Enfin, cette délibération soutient clairement des actions de lutte contre l’isolement des personnes âgées et je voudrais saluer à cette occasion les acteurs essentiels du lien social que sont les centres sociaux. Ce week-end avait lieu à Lille l’AG nationale des centres sociaux, et manifestement le Ministre Jean-Christophe Combe n’a pas su convaincre et n’a pas passé un bon moment à Lille hier matin… J’espère que nous, Département du Nord, savons davantage être un soutien infaillible auprès des centres sociaux du nord qui sont des acteurs essentiels dans nos territoires, dans nos villes, dans nos quartiers.
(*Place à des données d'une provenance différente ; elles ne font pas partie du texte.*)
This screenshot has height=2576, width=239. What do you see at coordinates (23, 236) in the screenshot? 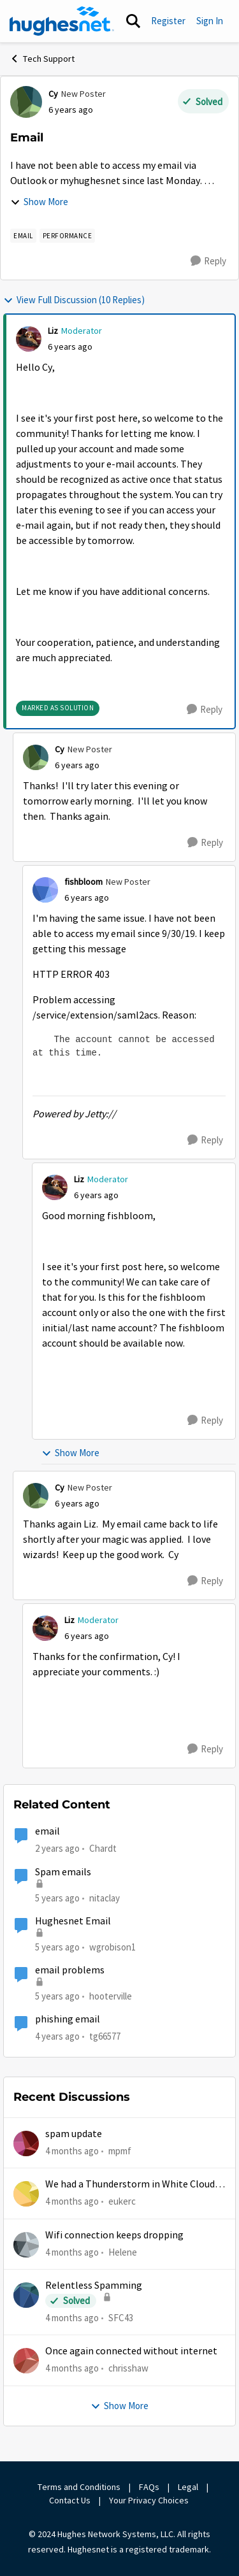 I see `[Tag name email]` at bounding box center [23, 236].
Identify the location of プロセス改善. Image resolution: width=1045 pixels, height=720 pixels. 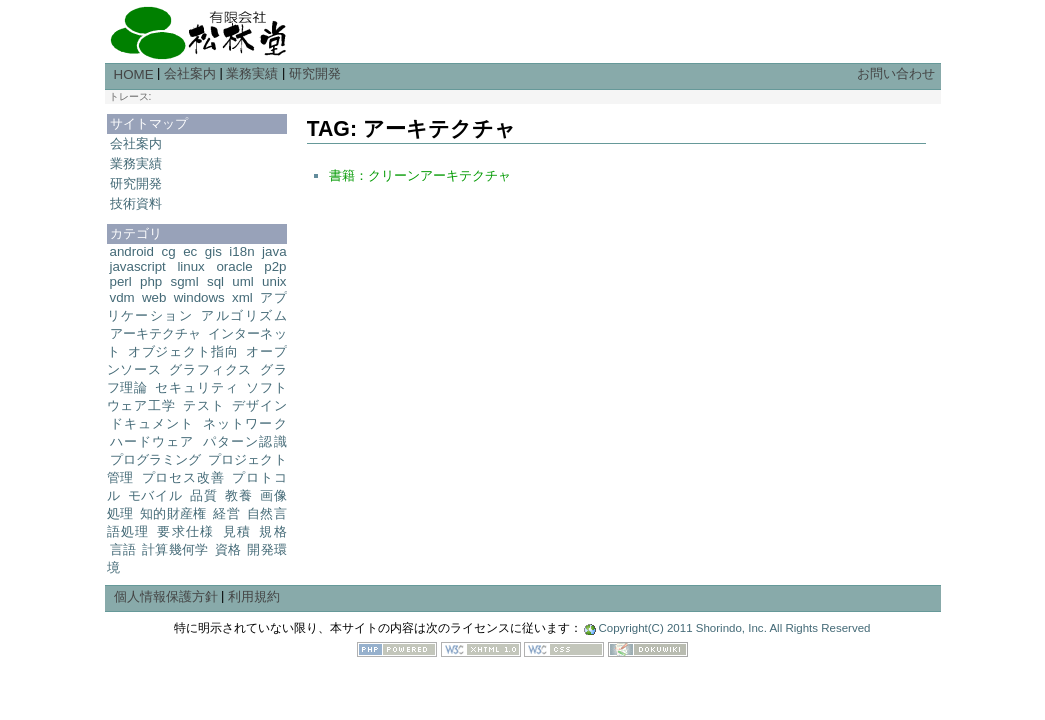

Ils sont, comme les CCAS, des maillons essentiels auprès des publics âgées pour tout ce qui relève de la prévention et du lien social, ils sont les lieux des ateliers Phosphor’Age la plupart du temps, des lieux d’échange et de connaissance sur l’autonomie et il faut reconnaître leur expertise et leur action contre l’isolement.

Je voudrais pour terminer soulever 2 sujets dont j’espère qu’ils seront traités dans la catégorie « actions innovantes » pour lutter contre l’isolement des personnes âgées : le premier c’est celui de l’innovation sociale et participative, dont la coopérative Chibanis à Roubaix est un bel exemple. Et le 2ème, c’est plus globalement la question des quartiers en Politique de la Ville, et en particulier ceux qui connaissent des opérations ANRU : comment garantir le maintien des liens sociaux, des liens de voisinage pour les personnes âgées, alors que se jouent des opérations de relogement qui peuvent faire perdre tous leurs repères à des personnes âgées en perte d’autonomie ? Nous pensons qu’il faudra avoir une attention toute particulière à ces problématiques et nous voudrions que cela se traduise par des financements spécifiques aux communes ou associations qui doivent faire face.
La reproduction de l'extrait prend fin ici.